HomeMobile EuropeTime to learn

    Time to learn


    It seems to me that anyone employed in the mobile industry today needs to be an expert in something and competent in everything and that is a very tall order. The distinctions between job specifications are continually blurring, while the skills required to do any job adequately only ever increase.

    To be most effective, each group of employees needs to understand the demands and constraints of those they deal with. For example, those responsible for negotiating content deals surely must understand the capabilities of the network over which this content must be accessed and the constraints of the mobile environment, as well as having a clear handle on the demand, market price, profit share and rights management issues that are directly associated with the negotiations. From the other side, it is equally important that the network engineers understand the traffic and loadings that are being and will be placed on the networks they are responsible for.

    However, everyone is under huge amounts of pressure to deliver within their own job function that they have, and are given, no time to learn. It’s a vicious circle — no time to learn, leads to more opportunity for communications to break down and the increased likelihood that departments within operators, or indeed vendors developing products, will pull in different directions.

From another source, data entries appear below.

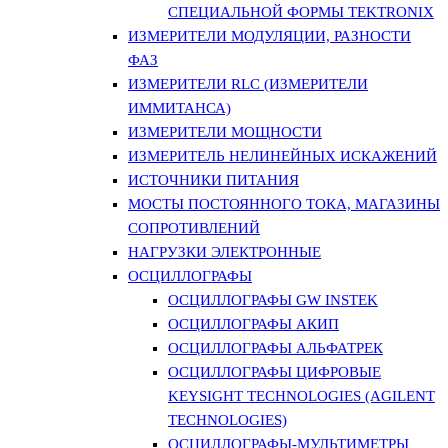
СПЕЦИАЛЬНОЙ ФОРМЫ TEKTRONIX
ИЗМЕРИТЕЛИ МОДУЛЯЦИИ, РАЗНОСТИ
ФАЗ
ИЗМЕРИТЕЛИ RLC (ИЗМЕРИТЕЛИ
ИММИТАНСА)
ИЗМЕРИТЕЛИ МОЩНОСТИ
ИЗМЕРИТЕЛЬ НЕЛИНЕЙНЫХ ИСКАЖЕНИЙ
ИСТОЧНИКИ ПИТАНИЯ
МОСТЫ ПОСТОЯННОГО ТОКА, МАГАЗИНЫ
СОПРОТИВЛЕНИЙ
НАГРУЗКИ ЭЛЕКТРОННЫЕ
ОСЦИЛЛОГРАФЫ
ОСЦИЛЛОГРАФЫ GW INSTEK
ОСЦИЛЛОГРАФЫ АКИП
ОСЦИЛЛОГРАФЫ АЛЬФАТРЕК
ОСЦИЛЛОГРАФЫ ЦИФРОВЫЕ
KEYSIGHT TECHNOLOGIES (AGILENT
TECHNOLOGIES)
ОСЦИЛЛОГРАФЫ-МУЛЬТИМЕТРЫ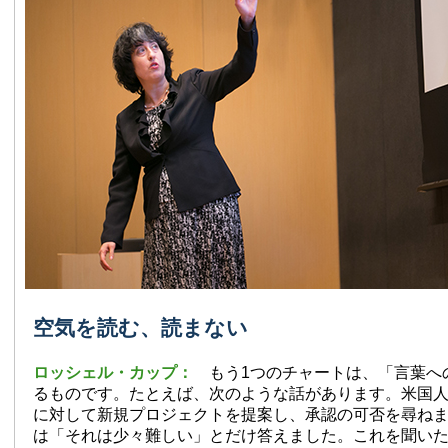
空気を読む、読まない
ロッシェル・カップ：
もう1つのチャートは、「言葉へ
るものです。たとえば、次のような話があります。米国
に対して新規プロジェクトを提案し、承認の可否を尋ね
は「それは少々難しい」とだけ答えました。これを聞い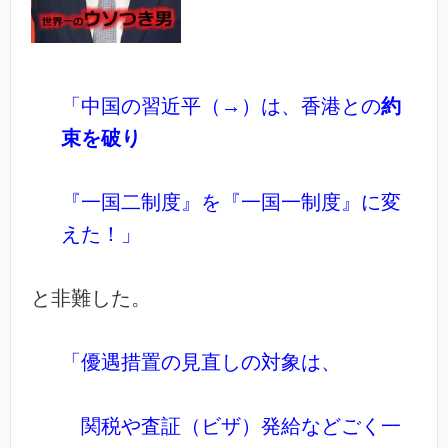
「中国の習近平（→）は
、香港との
約
束を破り
『一国二制度』を『一国一制度』に変
えた！」
と非難した。
「優遇措置の見直しの対象は、
関税や査証（ビザ）発給など
ごく一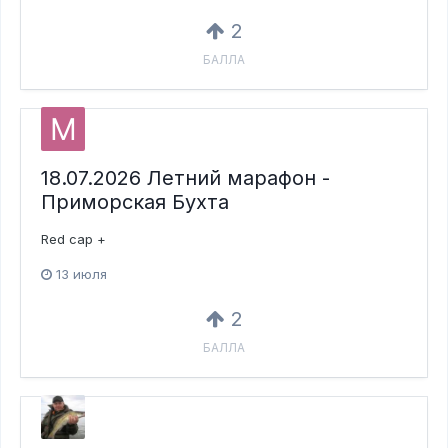
2
БАЛЛА
18.07.2026 Летний марафон -
Приморская Бухта
Red cap +
13 июля
2
БАЛЛА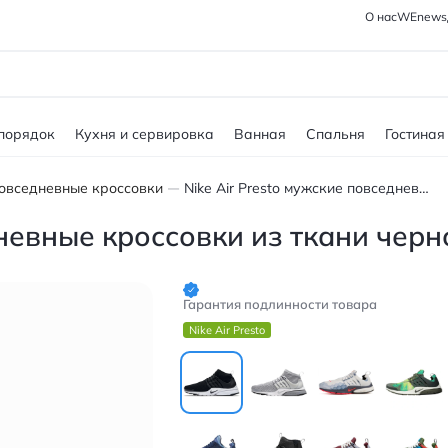
О нас
WEnews
 порядок
Кухня и сервировка
Ванная
Спальня
Гостиная
овседневные кроссовки
Nike Air Presto мужские повседневные кроссовки из ткани черно-белые
дневные кроссовки из ткани чер
Гарантия подлинности товара
Nike Air Presto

    The mobile communications industry is just beginning to show signs that it has identified the way out of its slump and is following that path if not with gusto, then with a strong determination to succeed. Data usage is increasing (see pages 16-17 for more details) and costs have been taken in hand, never to escape again. The green shoots of new data-driven businesses are beginning to poke their heads above the ground and take the first bleary-eyed look at the world. However, if they are not to stagnate at an early stage, those in the business of making mobile communications work end-to-end have to ensure that their own businesses are equally integrated.

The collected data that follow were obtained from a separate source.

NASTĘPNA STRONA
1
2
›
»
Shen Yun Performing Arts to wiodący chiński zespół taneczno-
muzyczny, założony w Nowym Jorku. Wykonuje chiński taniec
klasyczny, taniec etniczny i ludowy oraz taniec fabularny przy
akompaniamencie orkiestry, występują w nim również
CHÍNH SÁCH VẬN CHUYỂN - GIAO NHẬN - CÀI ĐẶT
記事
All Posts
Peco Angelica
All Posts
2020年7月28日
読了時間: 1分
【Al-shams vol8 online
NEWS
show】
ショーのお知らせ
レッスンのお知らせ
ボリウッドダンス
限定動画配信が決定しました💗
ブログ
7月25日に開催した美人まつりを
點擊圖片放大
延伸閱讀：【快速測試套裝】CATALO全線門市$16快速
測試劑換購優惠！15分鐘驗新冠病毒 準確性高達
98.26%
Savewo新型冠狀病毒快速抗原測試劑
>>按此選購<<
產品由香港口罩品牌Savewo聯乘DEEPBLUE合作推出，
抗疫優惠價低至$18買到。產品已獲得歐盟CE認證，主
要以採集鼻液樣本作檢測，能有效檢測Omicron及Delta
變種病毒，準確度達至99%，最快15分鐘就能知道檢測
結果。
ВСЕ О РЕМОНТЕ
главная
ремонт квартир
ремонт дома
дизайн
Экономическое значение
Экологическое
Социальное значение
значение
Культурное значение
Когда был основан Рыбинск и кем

    This is a process that will not just happen. You cannot rely on the undoubted enthusiasm of employees to understand what is going to deliver a unified view — it has to be built into the business process. It is not a mobile or communications-specific requirement, it is a basic business requirement and one that many organisations large and small get wrong.

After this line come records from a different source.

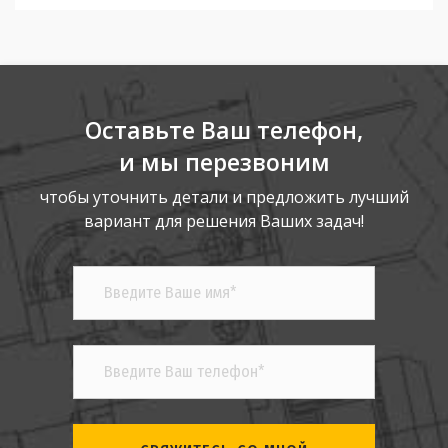
Оставьте Ваш телефон,
и мы перезвоним
чтобы уточнить детали и предложить лучший
вариант для решения Ваших задач!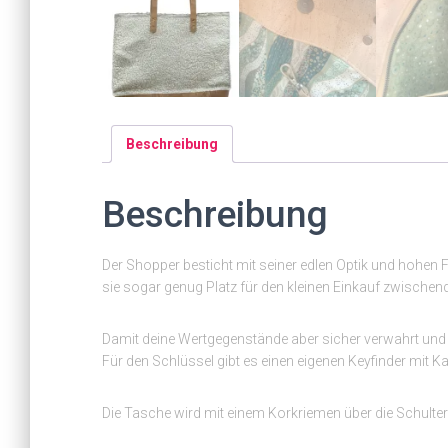
Beschreibung
Beschreibung
Der Shopper besticht mit seiner edlen Optik und hohen 
sie sogar genug Platz für den kleinen Einkauf zwischen
Damit deine Wertgegenstände aber sicher verwahrt und au
Für den Schlüssel gibt es einen eigenen Keyfinder mit K
Die Tasche wird mit einem Korkriemen über die Schulter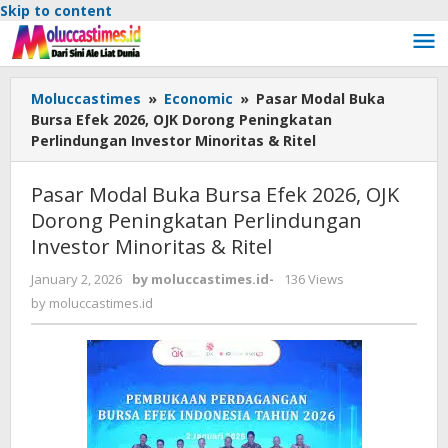
Skip to content
Moluccastimes
»
Economic
»
Pasar Modal Buka
Bursa Efek 2026, OJK Dorong Peningkatan
Perlindungan Investor Minoritas & Ritel
Pasar Modal Buka Bursa Efek 2026, OJK
Dorong Peningkatan Perlindungan
Investor Minoritas & Ritel
January 2, 2026
by
moluccastimes.id
-
136 Views
by
moluccastimes.id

    Many businesses get by because key employees make it their business to learn about the entire company and not just their own area of responsibility; few make it a real objective. For the mobile industry at this delicate time in its development cycle, failure to forge links amongst the departments whose work impacts directly on others will cause problems in the medium to long term. Delayed service rollouts, untimely launches and worst of all, services which fail to work effectively, will inevitably result. Time is always the most precious of commodities but failing to find the time to build such cohesion into a growing mobile data business will, I believe, lead only to a surfeit of time to contemplate the consequences.